[Opening Provided records section]
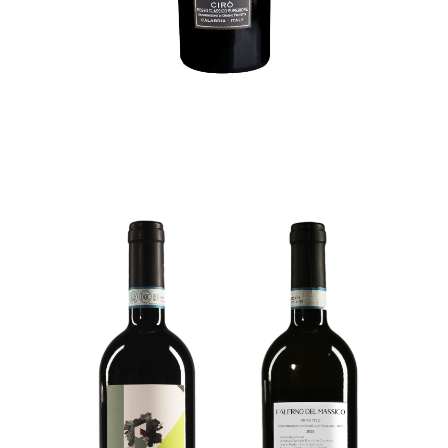
BACCO FALERNO DEL
MASSICO ROSSO DOC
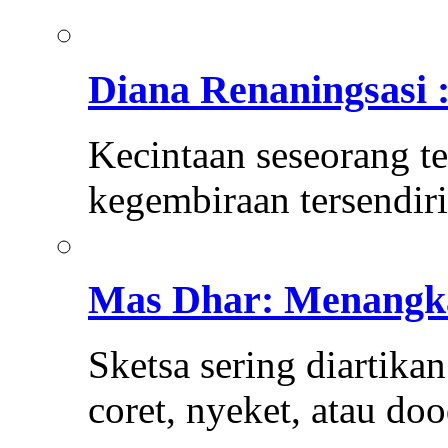
Diana Renaningsasi 
Kecintaan seseorang 
kegembiraan tersendiri
Mas Dhar: Menangka
Sketsa sering diartika
coret, nyeket, atau do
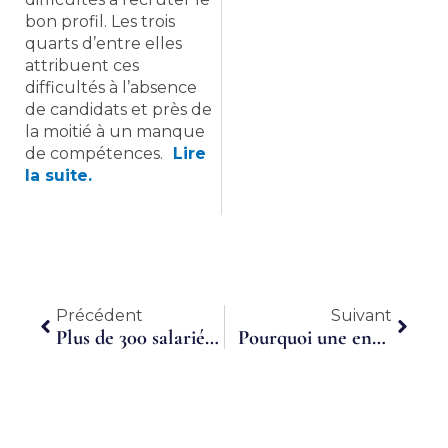
bon profil. Les trois
quarts d’entre elles
attribuent ces
difficultés à l’absence
de candidats et près de
la moitié à un manque
de compétences.
Lire
la suite.
Précédent
Suiva
Précédent
Suivant
Plus de 300 salariés travaillent en temps partagé
Pourquoi une entreprise doit-elle faire appel à un manager de transition ?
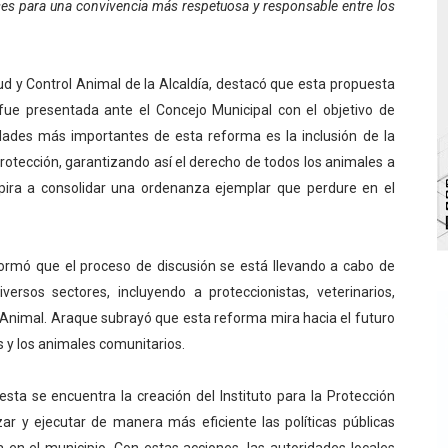
ses para una convivencia más respetuosa y responsable entre los
bra la Semana Mundial de la Lactancia Materna
Ríe 2026" brinda recreación y cultura a niños del municipio
ud y Control Animal de la Alcaldía, destacó que esta propuesta
fue presentada ante el Concejo Municipal con el objetivo de
 diversos clubes deportivos de Zea en una enriquecedora jo
edades más importantes de esta reforma es la inclusión de la
gobierno en Mérida con plan de actualización y atención ter
rotección, garantizando así el derecho de todos los animales a
pira a consolidar una ordenanza ejemplar que perdure en el
cios del OAN para la instalación del detector Cherenkov d
formó que el proceso de discusión se está llevando a cabo de
versos sectores, incluyendo a proteccionistas, veterinarios,
n Animal. Araque subrayó que esta reforma mira hacia el futuro
s y los animales comunitarios.
ta se encuentra la creación del Instituto para la Protección
izar y ejecutar de manera más eficiente las políticas públicas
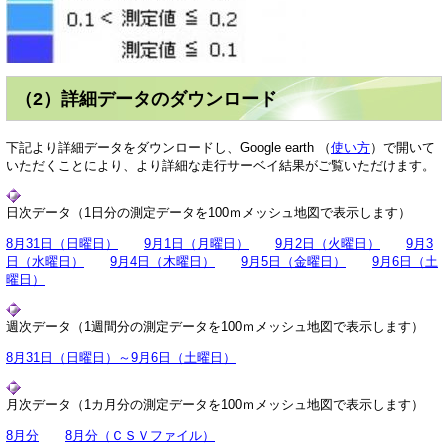
（2）詳細データのダウンロード
下記より詳細データをダウンロードし、Google earth （
使い方
）で開いて
いただくことにより、より詳細な走行サーベイ結果がご覧いただけます。
日次データ（1日分の測定データを100ｍメッシュ地図で表示します）
8月31日（日曜日）
9月1日（月曜日）
9月2日（火曜日）
9月3
日（水曜日）
9月4日（木曜日）
9月5日（金曜日）
9月6日（土
曜日）
週次データ（1週間分の測定データを100ｍメッシュ地図で表示します）
8月31日（日曜日）～9月6日（土曜日）
月次データ（1カ月分の測定データを100ｍメッシュ地図で表示します）
8月分
8月分（ＣＳＶファイル）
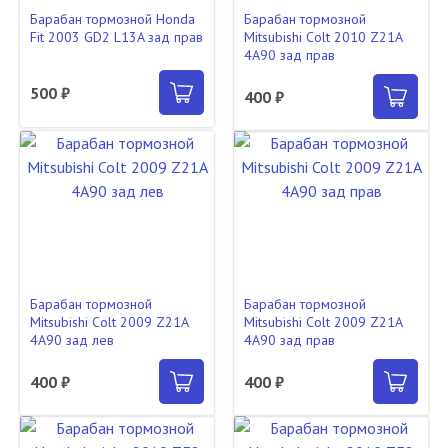
Барабан тормозной Honda
Барабан тормозной
Fit 2003 GD2 L13A зад прав
Mitsubishi Colt 2010 Z21A
4A90 зад прав
500 ₽
400 ₽
Барабан тормозной
Барабан тормозной
Mitsubishi Colt 2009 Z21A
Mitsubishi Colt 2009 Z21A
4A90 зад лев
4A90 зад прав
400 ₽
400 ₽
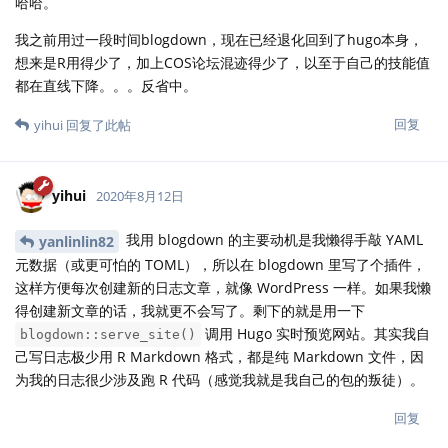
哈哈。
我之前用过一段时间blogdown，现在已经退化回到了hugo本身，
想来是R用得少了，加上COS论坛混迹得少了，以至于自己的技能值
都在直线下降。。。反省中。
回复
yihui
回复了此帖
yihui
2020年8月12日
我用 blogdown 的主要动机是我懒得手敲 YAML
yanlinlin82
元数据（或更可怕的 TOML），所以在 blogdown 里写了个插件，
这样方便每次创建新的日志文章，就像 WordPress 一样。如果我懒
得创建新文章的话，我就更不会写了。剩下的就是用一下
调用 Hugo 实时预览网站。其实我自
blogdown::serve_site()
己写日志极少用 R Markdown 格式，都是纯 Markdown 文件，因
为我的日志很少涉及跑 R 代码（感觉我就是我自己的包的叛徒）。
回复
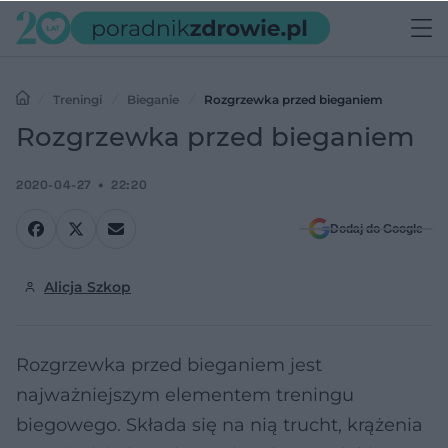
Treningi
Bieganie
Rozgrzewka przed bieganiem
Rozgrzewka przed bieganiem
2020-04-27
22:20
Dodaj do Google
Alicja Szkop
Rozgrzewka przed bieganiem jest
najważniejszym elementem treningu
biegowego. Składa się na nią trucht, krążenia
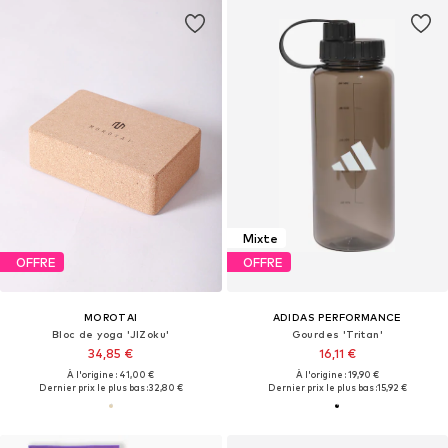
Mixte
OFFRE
OFFRE
MOROTAI
ADIDAS PERFORMANCE
Bloc de yoga 'JIZoku'
Gourdes 'Tritan'
34,85 €
16,11 €
À l'origine : 41,00 €
À l'origine : 19,90 €
Dernier prix le plus bas :
32,80 €
Dernier prix le plus bas :
15,92 €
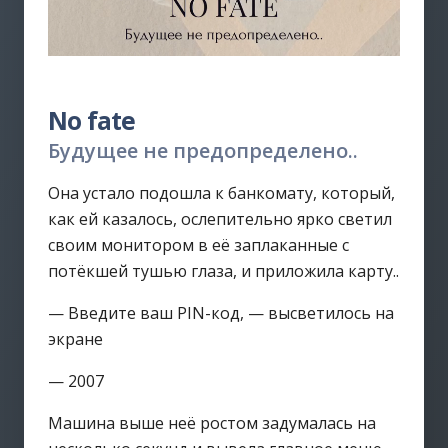
No fate
Будущее не предопределено..
Она устало подошла к банкомату, который,
как ей казалось, ослепительно ярко светил
своим монитором в её заплаканные с
потёкшей тушью глаза, и приложила карту..
— Введите ваш PIN-код, — высветилось на
экране
— 2007
Машина выше неё ростом задумалась на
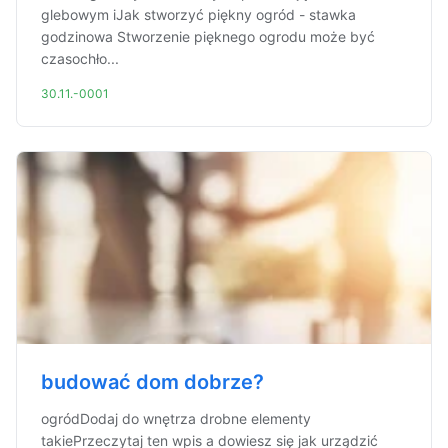
glebowym iJak stworzyć piękny ogród - stawka
godzinowa Stworzenie pięknego ogrodu może być
czasochło...
30.11.-0001
budować dom dobrze?
ogródDodaj do wnętrza drobne elementy
takiePrzeczytaj ten wpis a dowiesz się jak urządzić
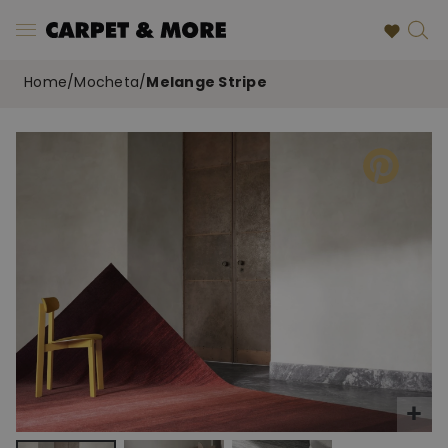
Home
/
Mocheta
/
Melange Stripe
Skip
to
the
end
of
the
images
gallery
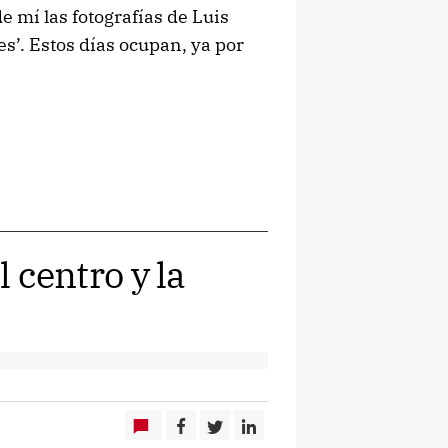
 mí las fotografías de Luis
s’. Estos días ocupan, ya por
l centro y la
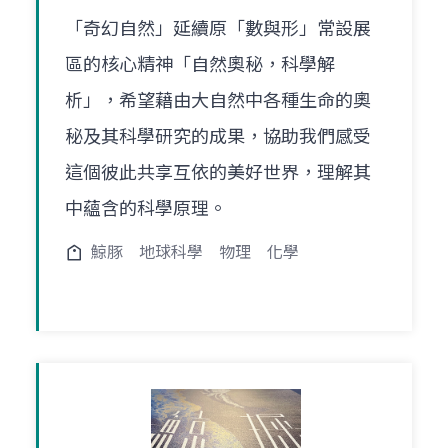
「奇幻自然」延續原「數與形」常設展
區的核心精神「自然奧秘，科學解
析」，希望藉由大自然中各種生命的奧
秘及其科學研究的成果，協助我們感受
這個彼此共享互依的美好世界，理解其
中蘊含的科學原理。
鯨豚
地球科學
物理
化學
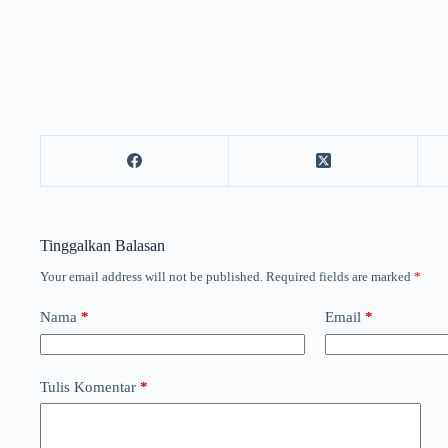
Tinggalkan Balasan
Your email address will not be published.
Required fields are marked
*
Nama
*
Email
*
Tulis Komentar
*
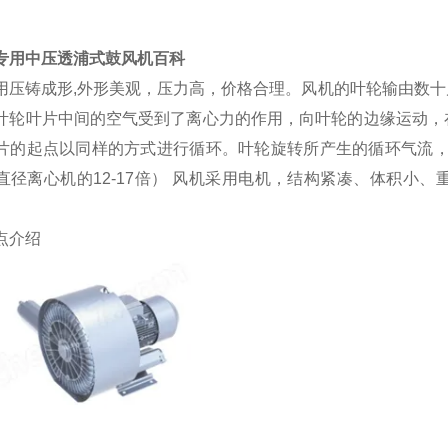
专用中压透浦式鼓风机百科
用压铸成形
,外形美观，压力高，价格合理。风机
的叶轮输由数十
叶轮叶片中间的空气受到了离心力的作用，向叶轮的边缘运动，
片的起点以同样的方式进行循环。叶轮旋转所产生的循环气流
直径离心机的12-17倍）
风机
采用电机，结构紧凑、体积小、
点介绍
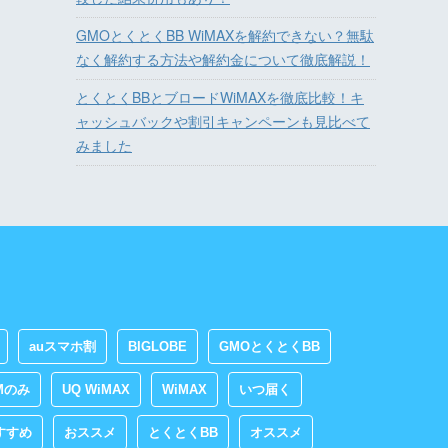
GMOとくとくBB WiMAXを解約できない？無駄
なく解約する方法や解約金について徹底解説！
とくとくBBとブロードWiMAXを徹底比較！キ
ャッシュバックや割引キャンペーンも見比べて
みました
auスマホ割
BIGLOBE
GMOとくとくBB
Mのみ
UQ WiMAX
WiMAX
いつ届く
すすめ
おススメ
とくとくBB
オススメ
[Closing Provided records section]
__Problem details__.
Filter the entries down to the lines with the word "para" in them, and copy those lines.

__Answer section__.
ses para una convivencia más respetuosa y responsable entre los
cios del OAN para la instalación del detector Cherenkov d
ta se encuentra la creación del Instituto para la Protección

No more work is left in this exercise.